The death of the mini-disc was a fairly low-key affair, which basically sums up the impact it had on the tech market.
The main problem was that it suffered from middle-child syndrome. Born of the demise of analogue, it held ‘golden child’ status for a relatively short period of time before portable digital music storage swept in to steal its thunder.
RIP mini-disc – the classic tech fad that failed to accurately predict consumer needs.
>See also: A history of innovation: the unsung heroes
The technology adoption lifecycle is well documented. Starting with the innovators who are prepared to take risks, we move to the early adopters, who are a little more discreet yet have the highest degree of opinion leadership.
The early majority follows suit, who take significantly longer to embrace new tech concepts, while the skeptic late majority and the averse laggards are woefully late to the party.
With all five stages needed to achieve mainstream success, there is a huge adoption chasm to overcome. It is obvious that the mini-disc failed to make the leap and it seems it is not alone, with a recent report in Fortune magazine claiming that 90% of tech startups fail.
A lot of wearable technology seems to have fallen into that category and the debate about its longevity rages on. It only seems right here to give a passing nod to Google Glass. For the developers, probably the least said the better, but it soon became clear that it was just a luxury with very little purpose.
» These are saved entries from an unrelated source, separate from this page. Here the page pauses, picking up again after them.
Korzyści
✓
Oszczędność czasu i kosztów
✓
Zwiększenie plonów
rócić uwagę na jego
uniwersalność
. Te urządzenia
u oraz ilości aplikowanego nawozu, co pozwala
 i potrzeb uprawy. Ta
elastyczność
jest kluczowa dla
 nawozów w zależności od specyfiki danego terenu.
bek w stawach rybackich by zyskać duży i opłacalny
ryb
The Apple Watch is one piece of wearable tech that has appealed to everyone. With pre-launch orders of 2.3 million and a who’s who of celebrity endorsements, it is arguable that the Apple Watch has already established itself.
The simple answer is that technology with purpose has longevity. Something that offers a solution to a real problem has an instant tech edge. And, if you want to cause a major stir, look at introducing technology into new sectors rather than into already saturated areas.
Tensator Group did that four years ago when it introduced the Tensator Virtual Assistant to London Luton Airport. Creating the illusion of a real person to convey security messages, it was deemed to be a real innovation in terms of passenger-facing airport technology.
While some were skeptic and the word ‘fad’ was bounded around, it has stood the test of time and is now in some of the world’s biggest airports, such as Madrid, Dubai and Miami.
Back at London Luton Airport, figures suggest that, combined with other changes, baggage rejection has fallen by 12%. It just shows that solution-based technology has legs and has the ability to become part of everyday life.
Ultimately, usability dictates what technology becomes popular with consumers and businesses. Integration is the buzzword of the moment and different pieces of technology that can easily talk to each other and provide additional functionality are bringing financial gains to the developers.
The rise of the internet and, more recently, smartphones, has made the consumer a little gluttonous in terms of technology. We are used to having one device that can do a lot of things and, ultimately make our lives easier.
Integrated tech is the name of the game for businesses too, and consumer-facing ones in particular want solutions that perform a number of functions. Ultimately, they want something that tells them everything about their sales processes, functionality and staff efficiency.
It is about building a more in-depth picture of the consumer than ever before, monitoring habits and accurately predicting their next move – something that every good tech developer should be doing as standard.
Not all new technology will make waves. ‘Techpreneurs’ need to find their niche and meet a tangible need. Filling a gap in the market does not guarantee success, but it is a good place to start.